### PROMPT
Count the lines below that contain the word "конкурс", and state only that number.

* * * * *

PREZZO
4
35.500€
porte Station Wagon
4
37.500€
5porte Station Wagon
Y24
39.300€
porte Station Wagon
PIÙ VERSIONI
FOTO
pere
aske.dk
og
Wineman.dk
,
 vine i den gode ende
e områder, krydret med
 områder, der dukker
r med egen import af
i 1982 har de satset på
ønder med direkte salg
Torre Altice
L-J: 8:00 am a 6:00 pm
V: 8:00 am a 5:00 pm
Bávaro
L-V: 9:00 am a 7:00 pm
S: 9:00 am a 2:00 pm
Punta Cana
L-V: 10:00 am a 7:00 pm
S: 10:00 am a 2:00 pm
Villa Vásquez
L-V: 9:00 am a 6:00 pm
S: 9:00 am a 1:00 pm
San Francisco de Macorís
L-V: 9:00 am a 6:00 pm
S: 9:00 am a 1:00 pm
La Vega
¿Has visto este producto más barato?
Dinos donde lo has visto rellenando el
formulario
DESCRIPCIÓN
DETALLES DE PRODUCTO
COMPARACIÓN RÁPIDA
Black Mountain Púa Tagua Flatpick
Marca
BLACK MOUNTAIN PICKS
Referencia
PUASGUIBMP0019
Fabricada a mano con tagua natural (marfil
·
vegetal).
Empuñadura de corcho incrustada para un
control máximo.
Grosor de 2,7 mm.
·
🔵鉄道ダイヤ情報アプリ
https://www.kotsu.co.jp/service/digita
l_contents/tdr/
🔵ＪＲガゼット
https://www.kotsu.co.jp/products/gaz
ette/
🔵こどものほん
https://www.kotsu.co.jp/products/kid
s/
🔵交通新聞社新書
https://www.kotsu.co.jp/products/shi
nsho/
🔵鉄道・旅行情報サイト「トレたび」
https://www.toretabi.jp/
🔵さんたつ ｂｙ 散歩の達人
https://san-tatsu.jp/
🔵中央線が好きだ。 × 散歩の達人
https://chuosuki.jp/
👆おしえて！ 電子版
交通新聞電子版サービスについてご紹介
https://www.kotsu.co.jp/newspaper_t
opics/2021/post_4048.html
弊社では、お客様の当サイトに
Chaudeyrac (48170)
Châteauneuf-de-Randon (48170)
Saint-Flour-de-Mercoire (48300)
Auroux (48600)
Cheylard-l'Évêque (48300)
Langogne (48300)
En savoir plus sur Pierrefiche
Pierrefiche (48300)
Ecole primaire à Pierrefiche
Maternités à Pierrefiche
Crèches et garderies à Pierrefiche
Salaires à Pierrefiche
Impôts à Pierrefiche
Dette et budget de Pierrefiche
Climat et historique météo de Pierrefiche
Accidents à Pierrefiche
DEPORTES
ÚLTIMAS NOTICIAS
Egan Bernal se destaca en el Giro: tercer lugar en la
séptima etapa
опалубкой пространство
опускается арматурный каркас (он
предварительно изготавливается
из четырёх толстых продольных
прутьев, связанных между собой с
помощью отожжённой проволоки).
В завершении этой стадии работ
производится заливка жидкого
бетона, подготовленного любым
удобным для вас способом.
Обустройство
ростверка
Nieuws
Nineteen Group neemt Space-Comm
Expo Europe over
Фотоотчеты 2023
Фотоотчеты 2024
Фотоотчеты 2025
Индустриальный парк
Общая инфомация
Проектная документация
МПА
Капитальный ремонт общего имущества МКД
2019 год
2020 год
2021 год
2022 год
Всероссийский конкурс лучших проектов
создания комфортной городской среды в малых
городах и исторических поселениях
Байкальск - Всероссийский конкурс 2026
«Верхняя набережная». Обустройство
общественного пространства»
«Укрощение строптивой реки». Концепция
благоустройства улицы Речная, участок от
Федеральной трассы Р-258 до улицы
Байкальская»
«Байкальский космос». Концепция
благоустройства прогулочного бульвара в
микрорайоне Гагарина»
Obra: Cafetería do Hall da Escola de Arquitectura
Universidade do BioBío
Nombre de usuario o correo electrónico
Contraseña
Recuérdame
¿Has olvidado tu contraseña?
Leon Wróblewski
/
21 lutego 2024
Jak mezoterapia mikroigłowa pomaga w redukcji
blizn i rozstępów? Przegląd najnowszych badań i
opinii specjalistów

* * * * *

### OUTPUT BELOW
2